Record Lows for U.S. Death Penalty

Execution drugs are becoming scarce as the United States hits an all-time low  with death penalty sentences and executions carried out in 2015.

The annual review by the Death Penalty Information Center (DPIC), an organization that tracks death penalty data, has released figures displaying a 33 percent decline from 2014’s 40 year low. DPIC Executive Director Robert Dunham who authored the report said, “The use of the death penalty is becoming increasingly rare and increasingly isolated in the United States. These are not just annual blips in statistics, but reflect a broad change in attitudes about capital punishment across the country.”

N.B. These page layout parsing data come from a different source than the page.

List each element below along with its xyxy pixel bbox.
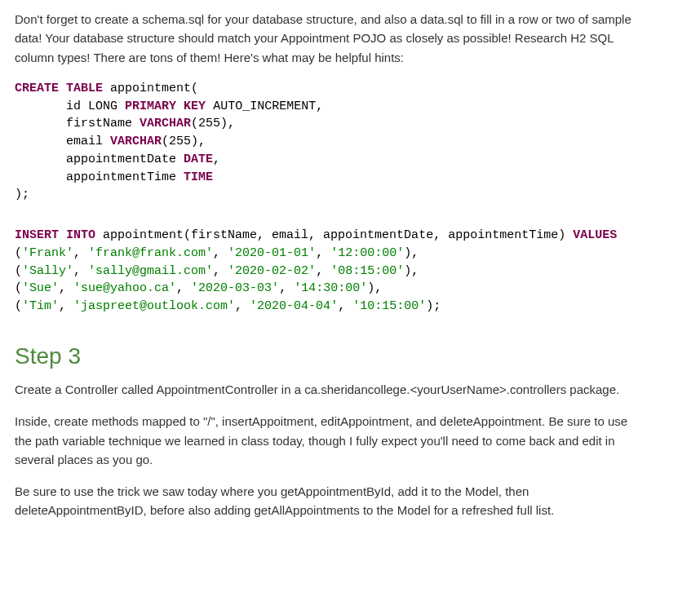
row-val: '2020-03-03' (191, 281, 279, 295)
row-val: '2020-04-04' (250, 299, 338, 313)
col-apptdate-name: appointmentDate (66, 152, 176, 166)
paren: ) (191, 135, 198, 148)
step3-paragraph-2: Inside, create methods mapped to "/", in… (15, 412, 635, 469)
row-val: 'frank@frank.com' (88, 246, 213, 260)
kw-varchar-1: VARCHAR (140, 117, 191, 130)
row-open: ( (15, 246, 22, 260)
schema-table-name: appointment (110, 82, 191, 95)
row-val: '2020-02-02' (228, 264, 316, 278)
row-val: '14:30:00' (294, 281, 367, 295)
row-val: '10:15:00' (352, 299, 426, 313)
col-email-size: 255 (169, 135, 191, 148)
comma: , (279, 281, 294, 295)
row-close: ), (367, 281, 382, 295)
comma: , (316, 264, 330, 278)
comma: , (73, 264, 88, 278)
col-id-name: id (66, 99, 81, 113)
row-val: '08:15:00' (330, 264, 404, 278)
col-firstname-size: 255 (198, 117, 220, 130)
comma: , (59, 281, 73, 295)
comma: , (213, 246, 228, 260)
comma: , (176, 281, 191, 295)
kw-primary-key: PRIMARY KEY (125, 99, 206, 113)
comma: , (316, 246, 330, 260)
kw-create-table: CREATE TABLE (15, 82, 103, 95)
document-page: Don't forget to create a schema.sql for … (0, 0, 649, 558)
kw-date: DATE (184, 152, 213, 166)
step3-paragraph-3: Be sure to use the trick we saw today wh… (15, 482, 635, 520)
step3-paragraph-1: Create a Controller called AppointmentCo… (15, 380, 635, 399)
kw-auto-increment: AUTO_INCREMENT (213, 99, 316, 113)
row-close: ); (426, 299, 441, 313)
row-val: 'sally@gmail.com' (88, 264, 213, 278)
row-val: '2020-01-01' (228, 246, 316, 260)
row-val: '12:00:00' (330, 246, 404, 260)
kw-varchar-2: VARCHAR (110, 135, 162, 148)
row-open: ( (15, 281, 22, 295)
open-paren: ( (191, 82, 198, 95)
row-close: ), (404, 264, 419, 278)
paren: ( (162, 135, 169, 148)
step3-heading: Step 3 (15, 338, 635, 373)
comma: , (235, 299, 250, 313)
close-paren: ); (15, 188, 29, 201)
kw-time: TIME (184, 170, 213, 184)
col-appttime-name: appointmentTime (66, 170, 176, 184)
row-val: 'jaspreet@outlook.com' (73, 299, 235, 313)
col-email-name: email (66, 135, 103, 148)
comma: , (338, 299, 352, 313)
row-val: 'sue@yahoo.ca' (73, 281, 176, 295)
col-id-type: LONG (88, 99, 117, 113)
paren: ) (220, 117, 228, 130)
comma: , (73, 246, 88, 260)
row-open: ( (15, 264, 22, 278)
data-sql-code: INSERT INTO appointment(firstName, email… (15, 227, 635, 316)
intro-paragraph: Don't forget to create a schema.sql for … (15, 10, 635, 67)
row-val: 'Sue' (22, 281, 59, 295)
row-val: 'Frank' (22, 246, 73, 260)
comma: , (213, 264, 228, 278)
row-close: ), (404, 246, 419, 260)
kw-insert-into: INSERT INTO (15, 228, 95, 242)
insert-columns: (firstName, email, appointmentDate, appo… (184, 228, 565, 242)
kw-values: VALUES (573, 228, 617, 242)
comma: , (59, 299, 73, 313)
row-val: 'Tim' (22, 299, 59, 313)
schema-sql-code: CREATE TABLE appointment( id LONG PRIMAR… (15, 80, 635, 204)
row-open: ( (15, 299, 22, 313)
paren: ( (191, 117, 198, 130)
row-val: 'Sally' (22, 264, 73, 278)
insert-table-name: appointment (103, 228, 184, 242)
col-firstname-name: firstName (66, 117, 132, 130)
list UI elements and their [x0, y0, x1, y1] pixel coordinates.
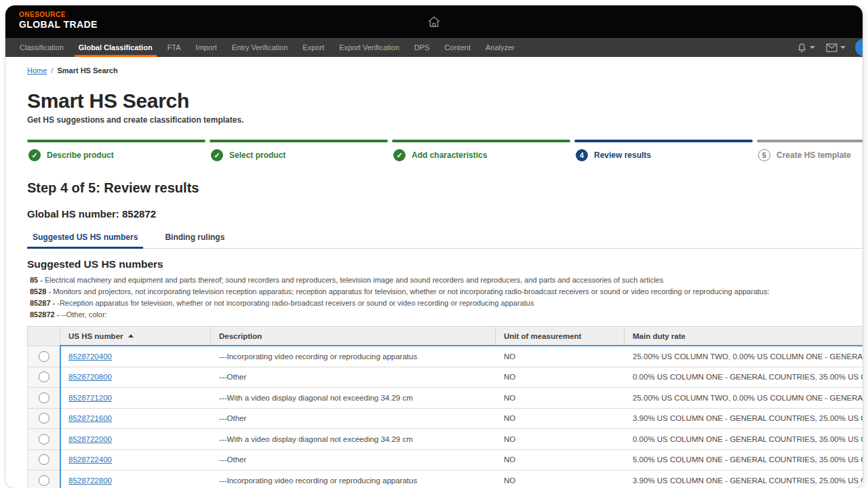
- main-nav: Classification Global Classification FTA…: [5, 38, 863, 57]
- hierarchy-line: 85287--Reception apparatus for televisio…: [30, 298, 863, 309]
- nav-item-classification[interactable]: Classification: [12, 38, 71, 57]
- step-describe-product[interactable]: Describe product: [27, 140, 205, 161]
- nav-item-export[interactable]: Export: [295, 38, 332, 57]
- hs-hierarchy: 85-Electrical machinery and equipment an…: [30, 274, 863, 321]
- step-number-badge: 5: [758, 149, 770, 161]
- hierarchy-code: 85: [30, 276, 38, 284]
- step-bar: [392, 140, 570, 142]
- row-description: ---With a video display diagonal not exc…: [211, 429, 496, 449]
- step-select-product[interactable]: Select product: [210, 140, 388, 161]
- bell-icon: [797, 43, 807, 53]
- header-description[interactable]: Description: [211, 327, 496, 346]
- hierarchy-text: Monitors and projectors, not incorporati…: [53, 287, 770, 296]
- row-unit: NO: [496, 450, 625, 470]
- table-row[interactable]: 8528722400 ---Other NO 5.00% US COLUMN O…: [27, 450, 863, 471]
- user-avatar[interactable]: [855, 39, 863, 56]
- nav-item-entry-verification[interactable]: Entry Verification: [224, 38, 296, 57]
- notifications-menu[interactable]: [791, 43, 821, 53]
- hs-number-link[interactable]: 8528722800: [68, 476, 112, 485]
- chevron-down-icon: [840, 46, 846, 49]
- row-duty-rate: 3.90% US COLUMN ONE - GENERAL COUNTRIES,…: [625, 409, 863, 429]
- home-icon[interactable]: [427, 16, 441, 28]
- table-row[interactable]: 8528720400 ---Incorporating video record…: [27, 346, 863, 367]
- step-label: Select product: [229, 150, 285, 160]
- hs-number-link[interactable]: 8528722400: [68, 455, 112, 464]
- nav-item-dps[interactable]: DPS: [407, 38, 437, 57]
- column-label: Unit of measurement: [504, 332, 581, 340]
- global-hs-number: Global HS number: 852872: [27, 208, 863, 220]
- table-row[interactable]: 8528722000 ---With a video display diago…: [27, 429, 863, 450]
- table-row[interactable]: 8528722800 ---Incorporating video record…: [27, 470, 863, 488]
- nav-item-content[interactable]: Content: [437, 38, 478, 57]
- step-label: Describe product: [47, 150, 114, 160]
- row-unit: NO: [496, 409, 625, 429]
- row-duty-rate: 3.90% US COLUMN ONE - GENERAL COUNTRIES,…: [625, 470, 863, 488]
- nav-item-fta[interactable]: FTA: [160, 38, 189, 57]
- header-main-duty-rate[interactable]: Main duty rate: [625, 327, 863, 346]
- nav-item-global-classification[interactable]: Global Classification: [71, 38, 160, 57]
- check-circle-icon: [211, 149, 223, 161]
- hierarchy-dash: -: [55, 310, 62, 319]
- breadcrumb-current: Smart HS Search: [57, 66, 117, 75]
- table-row[interactable]: 8528720800 ---Other NO 0.00% US COLUMN O…: [27, 367, 863, 388]
- sort-ascending-icon: [128, 334, 134, 338]
- breadcrumb: Home / Smart HS Search: [5, 57, 863, 75]
- step-bar: [27, 140, 205, 142]
- column-label: US HS number: [68, 332, 123, 340]
- step-bar: [210, 140, 388, 142]
- hs-number-link[interactable]: 8528720800: [68, 373, 112, 381]
- nav-item-analyzer[interactable]: Analyzer: [478, 38, 522, 57]
- column-label: Main duty rate: [633, 332, 686, 340]
- step-add-characteristics[interactable]: Add characteristics: [392, 140, 570, 161]
- results-tabs: Suggested US HS numbers Binding rulings: [27, 228, 863, 249]
- row-description: ---Other: [211, 367, 496, 388]
- step-label: Review results: [594, 150, 651, 160]
- row-radio-button[interactable]: [39, 454, 50, 465]
- step-label: Add characteristics: [412, 150, 487, 160]
- row-unit: NO: [496, 346, 625, 367]
- tab-binding-rulings[interactable]: Binding rulings: [159, 228, 230, 248]
- header-us-hs-number[interactable]: US HS number: [60, 327, 211, 346]
- header-unit-of-measurement[interactable]: Unit of measurement: [496, 327, 625, 346]
- page-subtitle: Get HS suggestions and create classifica…: [27, 115, 863, 125]
- nav-item-import[interactable]: Import: [189, 38, 224, 57]
- hierarchy-line: 8528-Monitors and projectors, not incorp…: [30, 286, 863, 298]
- row-radio-button[interactable]: [39, 392, 50, 403]
- hs-number-link[interactable]: 8528721600: [68, 414, 112, 422]
- row-radio-button[interactable]: [39, 434, 50, 445]
- row-duty-rate: 0.00% US COLUMN ONE - GENERAL COUNTRIES,…: [625, 367, 863, 388]
- breadcrumb-home-link[interactable]: Home: [27, 66, 47, 75]
- header-select-column: [28, 327, 60, 346]
- hierarchy-text: -Reception apparatus for television, whe…: [57, 299, 534, 307]
- row-unit: NO: [496, 470, 625, 488]
- column-label: Description: [219, 332, 262, 340]
- nav-item-export-verification[interactable]: Export Verification: [332, 38, 407, 57]
- app-window: ONESOURCE GLOBAL TRADE Classification Gl…: [5, 5, 863, 488]
- hs-number-link[interactable]: 8528720400: [68, 352, 112, 361]
- chevron-down-icon: [810, 46, 815, 49]
- hierarchy-dash: -: [38, 276, 45, 284]
- messages-menu[interactable]: [821, 43, 851, 52]
- hierarchy-code: 852872: [30, 310, 55, 319]
- hs-number-link[interactable]: 8528722000: [68, 435, 112, 443]
- row-duty-rate: 0.00% US COLUMN ONE - GENERAL COUNTRIES,…: [625, 429, 863, 449]
- hierarchy-dash: -: [51, 299, 58, 307]
- tab-suggested-us-hs-numbers[interactable]: Suggested US HS numbers: [27, 228, 143, 248]
- row-radio-button[interactable]: [39, 371, 50, 382]
- step-create-hs-template[interactable]: 5 Create HS template: [757, 140, 863, 161]
- row-radio-button[interactable]: [39, 351, 50, 362]
- step-review-results[interactable]: 4 Review results: [574, 140, 753, 161]
- progress-stepper: Describe product Select product Add char…: [27, 140, 863, 161]
- envelope-icon: [826, 43, 837, 52]
- hs-number-link[interactable]: 8528721200: [68, 394, 112, 402]
- nav-utilities: [791, 38, 863, 57]
- row-description: ---With a video display diagonal not exc…: [211, 388, 496, 408]
- row-radio-button[interactable]: [39, 413, 50, 424]
- check-circle-icon: [28, 149, 41, 161]
- step-number-badge: 4: [576, 149, 588, 161]
- brand-global-trade: GLOBAL TRADE: [19, 19, 98, 30]
- row-radio-button[interactable]: [39, 475, 50, 486]
- table-row[interactable]: 8528721200 ---With a video display diago…: [27, 388, 863, 409]
- row-unit: NO: [496, 429, 625, 449]
- table-row[interactable]: 8528721600 ---Other NO 3.90% US COLUMN O…: [27, 409, 863, 430]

However, for those opposing capital punishment, not all is bright. According to findings by DPIC in 2014, though the number of deaths as a result of sentencing are declining, the manner in which they are carried out is more brutal. Also, since the execution drugs of choice have become increasingly difficult to get due to EU manufactures boycotting exports of them to the US, the ends to which states are executing prisoners may shock some.


Oklahoma has become the first to legalize the use of nitrogen gas to aid asphyxiation if lethal injection drugs are not available. This would replace the method of electrocution. In addition, Utah has achieved a new law for the use of firing squads if a similar case presents of the unavailability of lethal drug injections.

As the execution rates fall, with little to explain the trend, public opinion and support remains steady at 61 percent while opposition to the death penalty has risen to 37 percent, according to the Gallup report.